_What needs to be done_.
The whole listing, except its pictures, is to be repeated exactly.

_Records to process_.
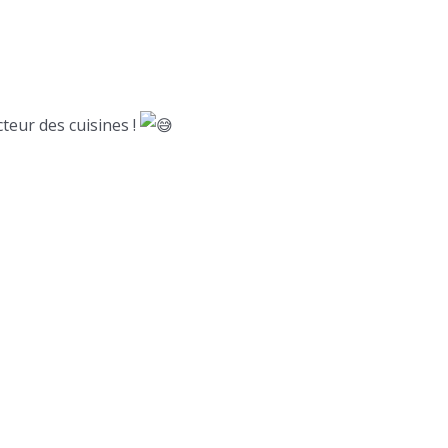
teur des cuisines !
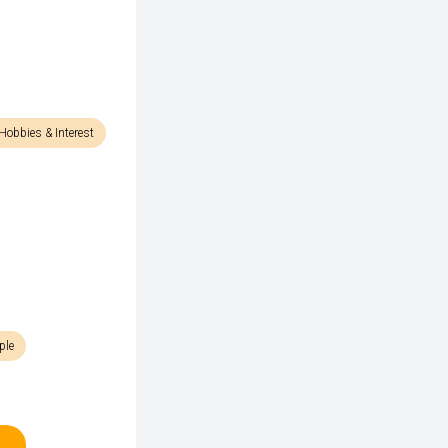
Hobbies & Interest
ple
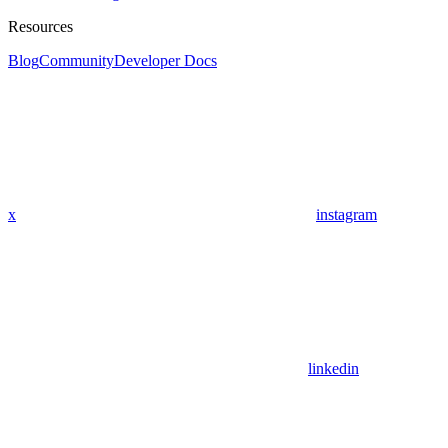
Resources
Blog
Community
Developer Docs
x
instagram
linkedin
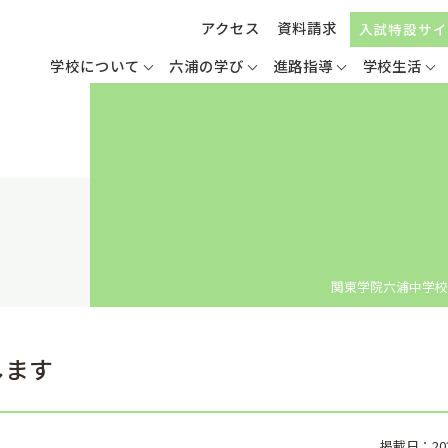
アクセス
資料請求
入試特設サイ
学校について
六浦の学び
進路指導
学校生活
関東学院六浦中学校
します
掲載日：2024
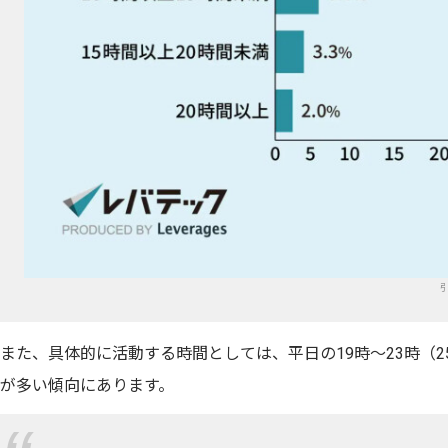
引
また、具体的に活動する時間としては、平日の19時～23時（25.
が多い傾向にあります。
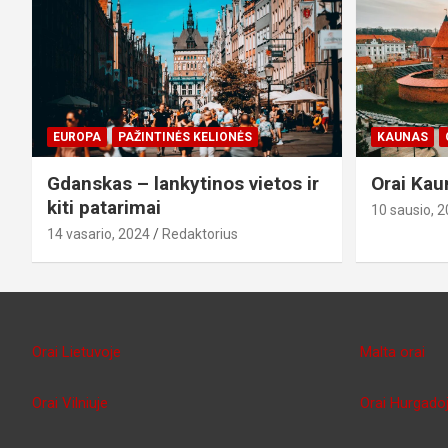
EUROPA
PAŽINTINĖS KELIONĖS
KAUNAS
Gdanskas – lankytinos vietos ir
Orai Kau
kiti patarimai
10 sausio, 
14 vasario, 2024
Redaktorius
Orai Lietuvoje
Malta orai
Orai Vilniuje
Orai Hurgado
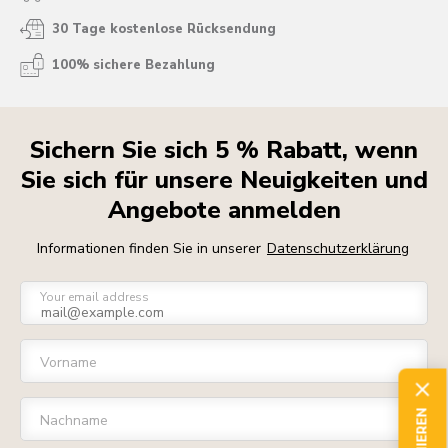
30 Tage kostenlose Rücksendung
100% sichere Bezahlung
Sichern Sie sich 5 % Rabatt, wenn
Sie sich für unsere Neuigkeiten und
Angebote anmelden
Informationen finden Sie in unserer
Datenschutzerklärung
Your email address
Vorname
Nachname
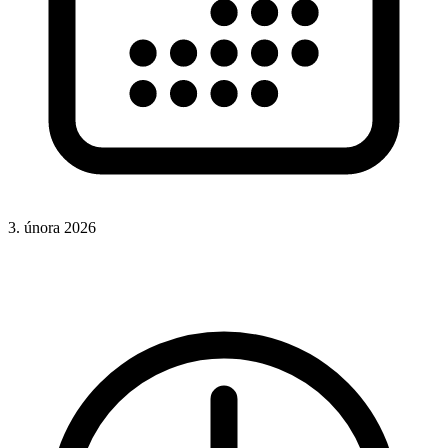
3. února 2026
CSS
Hotová řešení
Rady a nápady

_Answer to this exercise_.
teur des cuisines !
Hobbies & Interest
ple
Resources
Blog
Community
Developer Docs
x
instagram
linkedin
アクセス
資料請求
入試特設サイ
学校について
六浦の学び
進路指導
学校生活
関東学院六浦中学校
します
掲載日：2024
引
また、具体的に活動する時間としては、平日の19時～23時（25.
が多い傾向にあります。
EUROPA
PAŽINTINĖS KELIONĖS
KAUNAS
Gdanskas – lankytinos vietos ir
Orai Kau
kiti patarimai
10 sausio, 
14 vasario, 2024
Redaktorius
Orai Lietuvoje
Malta orai
Orai Vilniuje
Orai Hurgado
30 Tage kostenlose Rücksendung
100% sichere Bezahlung
Sichern Sie sich 5 % Rabatt, wenn
Sie sich für unsere Neuigkeiten und
Angebote anmelden
Informationen finden Sie in unserer
Datenschutzerklärung
Your email address
Vorname
Nachname
3. února 2026
CSS
Hotová řešení
Rady a nápady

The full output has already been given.